# How I stopped my chute from rotating on it's own



## WingMan55 (Nov 24, 2014)

Here is a simple fix that I have used on two of my snowblowers. It's inexpensive (or free if you already have a bungee cord) and works great.


----------



## Pathfinder13 (Feb 28, 2014)

Guess what I'm doing tomorrow  I have a small thin bungee cord that will be just the ticket! Thank you for the idea I had planned to devise a way to stop this issue this weekend and actually forgot about it, just been busy. I am also going to take a couple flat washers and take up a little of the dead space between the worm gear and it's mount down at the chute end, to stop it from shifting back-and-forth quite as much because that was part of the problem as well. Between the two fixes it out to be just right . Thanks ! Two thumbs up


----------



## HCBPH (Mar 8, 2011)

*Chute control*

Great idea there. I've actually tried to help a neighbor with a loose chute and though better it still didn't hold tight.

Got to remember this one. Thanks for sharing.


----------



## greatwhitebuffalo (Feb 11, 2014)

the chute on a few of my machines moves around. I was thinking a bushing in the control crank rod would tighten it up, or even building it up with friction tape so there is resistance on the crank handle rod, so it can't turn so easily.

also going to try adjusting the sprocket teeth up higher into the chute slots, so it holds the setting.
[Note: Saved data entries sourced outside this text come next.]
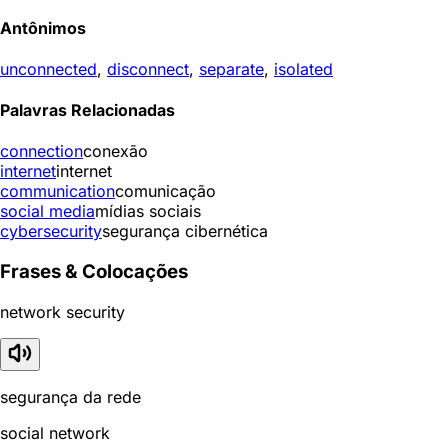
Antônimos
unconnected
,
disconnect
,
separate
,
isolated
Palavras Relacionadas
connection
conexão
internet
internet
communication
comunicação
social media
mídias sociais
cybersecurity
segurança cibernética
Frases & Colocações
network security
segurança da rede
social network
we go through such efforts to grease all this stuff up, a chute is one place where I noticed, the rust actually does some good, by holding the adjustment steady


----------



## micah68kj (Oct 8, 2011)

The easiest , quickest way I've found to tighten up chutes is to loosen the eyebolt and turn it so there is some tension on the chute adjusting rod. Instead of the eyebolt being positioned at 90° vertical it is positioned maybe at 75°. Works great and your machine looks better too, if looks are important to you.


----------



## detdrbuzzard (Jan 20, 2012)

micah68kj said:


> The easiest , quickest way I've found to tighten up chutes is to loosen the eyebolt and turn it so there is some tension on the chute adjusting rod. Instead of the eyebolt being positioned at 90° vertical it is positioned maybe at 75°. Works great and your machine looks better too, if looks are important to you.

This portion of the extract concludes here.